An exact copy of every entry is needed, with no images.

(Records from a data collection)
=== Section Start ===

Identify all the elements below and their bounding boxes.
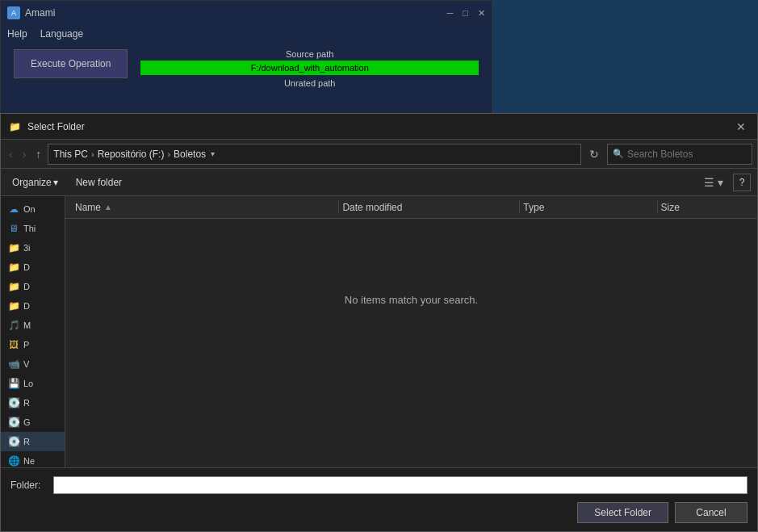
navigation-bar: ‹ › ↑ This PC › Repositório (F:) › Bolet… — [1, 140, 757, 169]
sidebar-item-documents[interactable]: 📁 D — [1, 277, 65, 296]
sidebar-item-drivec[interactable]: 💽 R — [1, 393, 65, 413]
col-divider-2 — [519, 201, 520, 214]
drive-local-icon: 💾 — [7, 377, 20, 390]
app-icon: A — [7, 6, 20, 19]
help-button[interactable]: ? — [733, 174, 751, 191]
empty-message: No items match your search. — [65, 219, 757, 380]
maximize-btn[interactable]: □ — [463, 8, 468, 19]
search-icon: 🔍 — [613, 149, 624, 159]
refresh-button[interactable]: ↻ — [584, 146, 604, 162]
sidebar-label-pictures: P — [23, 340, 29, 350]
new-folder-button[interactable]: New folder — [69, 175, 128, 190]
app-content: Execute Operation Source path F:/downloa… — [1, 43, 492, 94]
cloud-icon: ☁ — [7, 203, 20, 216]
folder-input-row: Folder: — [10, 476, 748, 494]
window-controls: ─ □ ✕ — [447, 8, 485, 19]
sidebar-item-music[interactable]: 🎵 M — [1, 316, 65, 335]
sidebar-label-network: Ne — [23, 456, 35, 466]
folder-input[interactable] — [53, 476, 748, 494]
minimize-btn[interactable]: ─ — [447, 8, 454, 19]
sidebar-item-thispc[interactable]: 🖥 Thi — [1, 219, 65, 238]
folder-desktop-icon: 📁 — [7, 261, 20, 274]
menu-language[interactable]: Language — [40, 28, 83, 40]
pc-icon: 🖥 — [7, 222, 20, 235]
organize-dropdown-icon: ▾ — [53, 177, 58, 188]
col-divider-1 — [338, 201, 339, 214]
sidebar-label-documents: D — [23, 282, 30, 291]
sidebar-item-downloads[interactable]: 📁 D — [1, 296, 65, 316]
dialog-footer: Folder: Select Folder Cancel — [1, 467, 757, 531]
cancel-button[interactable]: Cancel — [675, 502, 748, 523]
forward-button[interactable]: › — [19, 146, 30, 162]
drive-f-icon: 💽 — [7, 435, 20, 448]
source-path-label: Source path — [140, 49, 479, 59]
network-icon: 🌐 — [7, 455, 20, 467]
view-icon: ☰ — [704, 176, 714, 189]
column-size[interactable]: Size — [661, 202, 748, 213]
sidebar-label-thispc: Thi — [23, 224, 36, 233]
view-toggle-button[interactable]: ☰ ▾ — [701, 174, 727, 191]
sidebar-item-drivef[interactable]: 💽 R — [1, 432, 65, 451]
app-title: Amami — [25, 7, 55, 19]
app-titlebar: A Amami ─ □ ✕ — [1, 1, 492, 25]
paths-panel: Source path F:/download_with_automation … — [140, 49, 479, 88]
main-content: ☁ On 🖥 Thi 📁 3i 📁 D 📁 D 📁 D — [1, 196, 757, 467]
col-divider-3 — [657, 201, 658, 214]
sidebar-label-local: Lo — [23, 379, 33, 388]
dialog-buttons: Select Folder Cancel — [10, 502, 748, 523]
organize-label: Organize — [12, 177, 52, 188]
file-list: Name ▲ Date modified Type Size No items … — [65, 196, 757, 467]
folder-pictures-icon: 🖼 — [7, 338, 20, 351]
folder-music-icon: 🎵 — [7, 319, 20, 332]
sidebar-item-pictures[interactable]: 🖼 P — [1, 335, 65, 354]
breadcrumb-this-pc[interactable]: This PC — [53, 149, 88, 160]
folder-downloads-icon: 📁 — [7, 300, 20, 312]
dialog-title: Select Folder — [27, 121, 85, 132]
drive-c-icon: 💽 — [7, 396, 20, 409]
sidebar-label-3d: 3i — [23, 243, 31, 253]
sidebar-label-music: M — [23, 320, 31, 330]
unrated-path-label: Unrated path — [140, 78, 479, 88]
sidebar-label-driveg: G — [23, 417, 31, 427]
folder-videos-icon: 📹 — [7, 358, 20, 371]
folder-label: Folder: — [10, 480, 47, 491]
sort-arrow-icon: ▲ — [104, 203, 112, 212]
dialog-close-button[interactable]: ✕ — [733, 120, 749, 133]
column-headers: Name ▲ Date modified Type Size — [65, 196, 757, 219]
toolbar: Organize ▾ New folder ☰ ▾ ? — [1, 169, 757, 196]
sidebar-label-videos: V — [23, 359, 29, 369]
sidebar-label-downloads: D — [23, 301, 30, 311]
search-box: 🔍 — [607, 144, 752, 165]
sidebar-item-driveg[interactable]: 💽 G — [1, 413, 65, 432]
sidebar-item-local[interactable]: 💾 Lo — [1, 374, 65, 393]
column-date-modified[interactable]: Date modified — [342, 202, 516, 213]
back-button[interactable]: ‹ — [6, 146, 16, 162]
app-title-area: A Amami — [7, 6, 55, 19]
breadcrumb-drive[interactable]: Repositório (F:) — [98, 149, 165, 160]
column-name[interactable]: Name ▲ — [75, 202, 335, 213]
folder-3d-icon: 📁 — [7, 241, 20, 254]
view-dropdown-icon: ▾ — [718, 176, 723, 189]
sidebar-item-desktop[interactable]: 📁 D — [1, 258, 65, 277]
execute-operation-button[interactable]: Execute Operation — [14, 49, 128, 78]
drive-g-icon: 💽 — [7, 416, 20, 429]
column-type[interactable]: Type — [523, 202, 653, 213]
sidebar-item-onedrive[interactable]: ☁ On — [1, 199, 65, 219]
sidebar-item-network[interactable]: 🌐 Ne — [1, 451, 65, 467]
menu-help[interactable]: Help — [7, 28, 27, 40]
sidebar-label-drivec: R — [23, 398, 30, 408]
search-input[interactable] — [627, 149, 747, 160]
close-btn[interactable]: ✕ — [478, 8, 485, 19]
sidebar-label-onedrive: On — [23, 204, 36, 214]
app-window: A Amami ─ □ ✕ Help Language Execute Oper… — [0, 0, 492, 129]
sidebar-item-3d[interactable]: 📁 3i — [1, 238, 65, 258]
source-path-value: F:/download_with_automation — [140, 61, 479, 75]
breadcrumb-dropdown-btn[interactable]: ▾ — [209, 149, 216, 158]
select-folder-button[interactable]: Select Folder — [577, 502, 668, 523]
sidebar-item-videos[interactable]: 📹 V — [1, 354, 65, 374]
dialog-folder-icon: 📁 — [9, 121, 21, 132]
organize-button[interactable]: Organize ▾ — [7, 175, 63, 190]
sidebar-label-drivef: R — [23, 437, 30, 446]
up-button[interactable]: ↑ — [32, 146, 44, 162]
breadcrumb-folder[interactable]: Boletos — [174, 149, 206, 160]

=== Section End ===

Answer below
Identify all the elements below and their bounding boxes.
navigation-bar: ‹ › ↑ This PC › Repositório (F:) › Bolet… — [1, 140, 757, 169]
sidebar-item-documents[interactable]: 📁 D — [1, 277, 65, 296]
sidebar-item-drivec[interactable]: 💽 R — [1, 393, 65, 413]
col-divider-2 — [519, 201, 520, 214]
drive-local-icon: 💾 — [7, 377, 20, 390]
app-icon: A — [7, 6, 20, 19]
help-button[interactable]: ? — [733, 174, 751, 191]
empty-message: No items match your search. — [65, 219, 757, 380]
maximize-btn[interactable]: □ — [463, 8, 468, 19]
search-icon: 🔍 — [613, 149, 624, 159]
refresh-button[interactable]: ↻ — [584, 146, 604, 162]
sidebar-label-pictures: P — [23, 340, 29, 350]
new-folder-button[interactable]: New folder — [69, 175, 128, 190]
app-content: Execute Operation Source path F:/downloa… — [1, 43, 492, 94]
cloud-icon: ☁ — [7, 203, 20, 216]
folder-input-row: Folder: — [10, 476, 748, 494]
window-controls: ─ □ ✕ — [447, 8, 485, 19]
sidebar-item-music[interactable]: 🎵 M — [1, 316, 65, 335]
sidebar-label-network: Ne — [23, 456, 35, 466]
folder-input[interactable] — [53, 476, 748, 494]
minimize-btn[interactable]: ─ — [447, 8, 454, 19]
sidebar-item-thispc[interactable]: 🖥 Thi — [1, 219, 65, 238]
folder-desktop-icon: 📁 — [7, 261, 20, 274]
menu-language[interactable]: Language — [40, 28, 83, 40]
pc-icon: 🖥 — [7, 222, 20, 235]
organize-dropdown-icon: ▾ — [53, 177, 58, 188]
col-divider-1 — [338, 201, 339, 214]
sidebar-label-documents: D — [23, 282, 30, 291]
sidebar-item-downloads[interactable]: 📁 D — [1, 296, 65, 316]
dialog-footer: Folder: Select Folder Cancel — [1, 467, 757, 531]
cancel-button[interactable]: Cancel — [675, 502, 748, 523]
forward-button[interactable]: › — [19, 146, 30, 162]
drive-f-icon: 💽 — [7, 435, 20, 448]
source-path-label: Source path — [140, 49, 479, 59]
network-icon: 🌐 — [7, 455, 20, 467]
view-icon: ☰ — [704, 176, 714, 189]
column-size[interactable]: Size — [661, 202, 748, 213]
sidebar-label-thispc: Thi — [23, 224, 36, 233]
view-toggle-button[interactable]: ☰ ▾ — [701, 174, 727, 191]
sidebar-item-drivef[interactable]: 💽 R — [1, 432, 65, 451]
app-title: Amami — [25, 7, 55, 19]
app-titlebar: A Amami ─ □ ✕ — [1, 1, 492, 25]
paths-panel: Source path F:/download_with_automation … — [140, 49, 479, 88]
main-content: ☁ On 🖥 Thi 📁 3i 📁 D 📁 D 📁 D — [1, 196, 757, 467]
col-divider-3 — [657, 201, 658, 214]
sidebar-label-local: Lo — [23, 379, 33, 388]
dialog-buttons: Select Folder Cancel — [10, 502, 748, 523]
organize-label: Organize — [12, 177, 52, 188]
file-list: Name ▲ Date modified Type Size No items … — [65, 196, 757, 467]
folder-pictures-icon: 🖼 — [7, 338, 20, 351]
folder-music-icon: 🎵 — [7, 319, 20, 332]
sidebar-item-pictures[interactable]: 🖼 P — [1, 335, 65, 354]
breadcrumb-this-pc[interactable]: This PC — [53, 149, 88, 160]
folder-downloads-icon: 📁 — [7, 300, 20, 312]
dialog-title: Select Folder — [27, 121, 85, 132]
drive-c-icon: 💽 — [7, 396, 20, 409]
sidebar-label-3d: 3i — [23, 243, 31, 253]
sidebar-label-music: M — [23, 320, 31, 330]
unrated-path-label: Unrated path — [140, 78, 479, 88]
sidebar-label-driveg: G — [23, 417, 31, 427]
folder-videos-icon: 📹 — [7, 358, 20, 371]
folder-label: Folder: — [10, 480, 47, 491]
sort-arrow-icon: ▲ — [104, 203, 112, 212]
dialog-close-button[interactable]: ✕ — [733, 120, 749, 133]
column-headers: Name ▲ Date modified Type Size — [65, 196, 757, 219]
toolbar: Organize ▾ New folder ☰ ▾ ? — [1, 169, 757, 196]
sidebar-label-videos: V — [23, 359, 29, 369]
sidebar-label-downloads: D — [23, 301, 30, 311]
search-box: 🔍 — [607, 144, 752, 165]
sidebar-item-driveg[interactable]: 💽 G — [1, 413, 65, 432]
sidebar-item-local[interactable]: 💾 Lo — [1, 374, 65, 393]
column-date-modified[interactable]: Date modified — [342, 202, 516, 213]
back-button[interactable]: ‹ — [6, 146, 16, 162]
app-title-area: A Amami — [7, 6, 55, 19]
breadcrumb-drive[interactable]: Repositório (F:) — [98, 149, 165, 160]
column-name[interactable]: Name ▲ — [75, 202, 335, 213]
folder-3d-icon: 📁 — [7, 241, 20, 254]
view-dropdown-icon: ▾ — [718, 176, 723, 189]
sidebar-item-desktop[interactable]: 📁 D — [1, 258, 65, 277]
execute-operation-button[interactable]: Execute Operation — [14, 49, 128, 78]
drive-g-icon: 💽 — [7, 416, 20, 429]
column-type[interactable]: Type — [523, 202, 653, 213]
sidebar-item-onedrive[interactable]: ☁ On — [1, 199, 65, 219]
sidebar-item-network[interactable]: 🌐 Ne — [1, 451, 65, 467]
menu-help[interactable]: Help — [7, 28, 27, 40]
sidebar-label-drivec: R — [23, 398, 30, 408]
search-input[interactable] — [627, 149, 747, 160]
close-btn[interactable]: ✕ — [478, 8, 485, 19]
sidebar-label-onedrive: On — [23, 204, 36, 214]
app-window: A Amami ─ □ ✕ Help Language Execute Oper… — [0, 0, 492, 129]
sidebar-item-3d[interactable]: 📁 3i — [1, 238, 65, 258]
source-path-value: F:/download_with_automation — [140, 61, 479, 75]
breadcrumb-dropdown-btn[interactable]: ▾ — [209, 149, 216, 158]
select-folder-button[interactable]: Select Folder — [577, 502, 668, 523]
sidebar-item-videos[interactable]: 📹 V — [1, 354, 65, 374]
dialog-folder-icon: 📁 — [9, 121, 21, 132]
organize-button[interactable]: Organize ▾ — [7, 175, 63, 190]
sidebar-label-drivef: R — [23, 437, 30, 446]
up-button[interactable]: ↑ — [32, 146, 44, 162]
breadcrumb-folder[interactable]: Boletos — [174, 149, 206, 160]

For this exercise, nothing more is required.